(Dataset entries)

▼

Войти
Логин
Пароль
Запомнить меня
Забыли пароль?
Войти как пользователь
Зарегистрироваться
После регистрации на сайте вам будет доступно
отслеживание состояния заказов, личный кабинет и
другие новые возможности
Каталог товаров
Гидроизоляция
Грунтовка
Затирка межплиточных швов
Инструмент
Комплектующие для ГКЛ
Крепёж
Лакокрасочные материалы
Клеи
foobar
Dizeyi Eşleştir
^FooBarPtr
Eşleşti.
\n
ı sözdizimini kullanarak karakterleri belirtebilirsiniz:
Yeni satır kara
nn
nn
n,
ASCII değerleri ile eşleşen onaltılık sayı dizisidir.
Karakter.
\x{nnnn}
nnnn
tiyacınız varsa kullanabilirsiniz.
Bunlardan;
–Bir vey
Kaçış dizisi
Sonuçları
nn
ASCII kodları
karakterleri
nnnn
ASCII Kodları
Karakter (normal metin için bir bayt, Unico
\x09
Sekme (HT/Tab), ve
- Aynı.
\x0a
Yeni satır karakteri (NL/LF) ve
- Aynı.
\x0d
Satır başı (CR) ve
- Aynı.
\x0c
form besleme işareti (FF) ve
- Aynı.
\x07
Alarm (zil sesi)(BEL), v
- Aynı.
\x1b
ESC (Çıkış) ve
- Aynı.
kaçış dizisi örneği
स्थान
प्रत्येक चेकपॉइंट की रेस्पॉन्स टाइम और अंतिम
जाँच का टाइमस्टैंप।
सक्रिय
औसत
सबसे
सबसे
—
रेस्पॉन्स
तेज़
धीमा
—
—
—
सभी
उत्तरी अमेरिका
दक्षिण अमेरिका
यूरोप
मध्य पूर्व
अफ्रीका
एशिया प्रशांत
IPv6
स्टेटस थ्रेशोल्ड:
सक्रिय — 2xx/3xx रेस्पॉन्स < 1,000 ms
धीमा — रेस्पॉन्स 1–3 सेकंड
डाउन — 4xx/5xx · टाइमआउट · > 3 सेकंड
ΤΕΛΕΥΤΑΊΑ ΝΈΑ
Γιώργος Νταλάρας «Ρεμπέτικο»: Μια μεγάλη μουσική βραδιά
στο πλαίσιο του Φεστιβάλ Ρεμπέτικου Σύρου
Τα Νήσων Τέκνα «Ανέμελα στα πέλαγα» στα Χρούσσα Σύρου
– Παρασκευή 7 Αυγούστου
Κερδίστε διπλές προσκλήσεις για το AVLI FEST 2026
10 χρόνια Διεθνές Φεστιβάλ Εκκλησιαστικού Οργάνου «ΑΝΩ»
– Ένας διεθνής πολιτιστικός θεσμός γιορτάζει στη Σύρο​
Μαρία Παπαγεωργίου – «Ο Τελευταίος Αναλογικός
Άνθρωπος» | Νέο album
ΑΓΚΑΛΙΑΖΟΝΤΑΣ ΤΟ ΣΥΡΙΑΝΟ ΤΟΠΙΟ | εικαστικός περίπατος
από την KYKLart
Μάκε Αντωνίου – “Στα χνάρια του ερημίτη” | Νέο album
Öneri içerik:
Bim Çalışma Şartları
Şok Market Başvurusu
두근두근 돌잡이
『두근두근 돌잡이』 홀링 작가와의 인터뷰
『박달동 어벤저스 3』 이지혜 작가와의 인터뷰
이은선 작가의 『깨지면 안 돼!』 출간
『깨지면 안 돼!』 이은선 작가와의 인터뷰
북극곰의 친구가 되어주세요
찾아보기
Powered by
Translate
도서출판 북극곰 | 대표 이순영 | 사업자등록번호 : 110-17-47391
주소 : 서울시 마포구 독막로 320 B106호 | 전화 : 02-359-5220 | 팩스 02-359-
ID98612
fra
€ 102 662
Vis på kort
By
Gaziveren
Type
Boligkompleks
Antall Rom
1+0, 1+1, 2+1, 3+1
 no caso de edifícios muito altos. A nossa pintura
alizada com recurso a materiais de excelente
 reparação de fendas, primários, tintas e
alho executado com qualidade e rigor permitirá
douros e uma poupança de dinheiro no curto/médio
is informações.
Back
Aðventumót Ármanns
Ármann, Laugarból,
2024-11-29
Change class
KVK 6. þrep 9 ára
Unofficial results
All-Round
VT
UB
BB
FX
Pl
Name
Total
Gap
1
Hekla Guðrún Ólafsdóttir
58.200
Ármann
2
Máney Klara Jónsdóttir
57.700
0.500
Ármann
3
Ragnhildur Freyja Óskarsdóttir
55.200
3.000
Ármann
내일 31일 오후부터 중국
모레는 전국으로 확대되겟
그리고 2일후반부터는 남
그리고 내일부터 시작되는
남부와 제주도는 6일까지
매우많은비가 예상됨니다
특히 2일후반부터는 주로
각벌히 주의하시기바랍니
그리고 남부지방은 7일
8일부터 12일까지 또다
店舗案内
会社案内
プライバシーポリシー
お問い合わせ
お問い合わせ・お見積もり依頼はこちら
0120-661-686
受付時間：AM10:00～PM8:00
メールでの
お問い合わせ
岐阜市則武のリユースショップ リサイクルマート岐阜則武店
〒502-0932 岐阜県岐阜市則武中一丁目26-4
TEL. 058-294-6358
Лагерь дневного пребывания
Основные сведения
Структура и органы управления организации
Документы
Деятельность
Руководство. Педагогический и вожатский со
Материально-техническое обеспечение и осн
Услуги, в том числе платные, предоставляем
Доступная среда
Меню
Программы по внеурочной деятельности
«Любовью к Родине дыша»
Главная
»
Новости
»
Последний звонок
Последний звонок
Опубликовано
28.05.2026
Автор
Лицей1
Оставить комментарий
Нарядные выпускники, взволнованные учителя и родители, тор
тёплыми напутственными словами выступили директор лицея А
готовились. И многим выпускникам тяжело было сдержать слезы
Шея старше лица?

▲

> [The task]:
Only a number is wanted here: how many lines in the data above include the string "Yeni"?

> [Written solution]:
2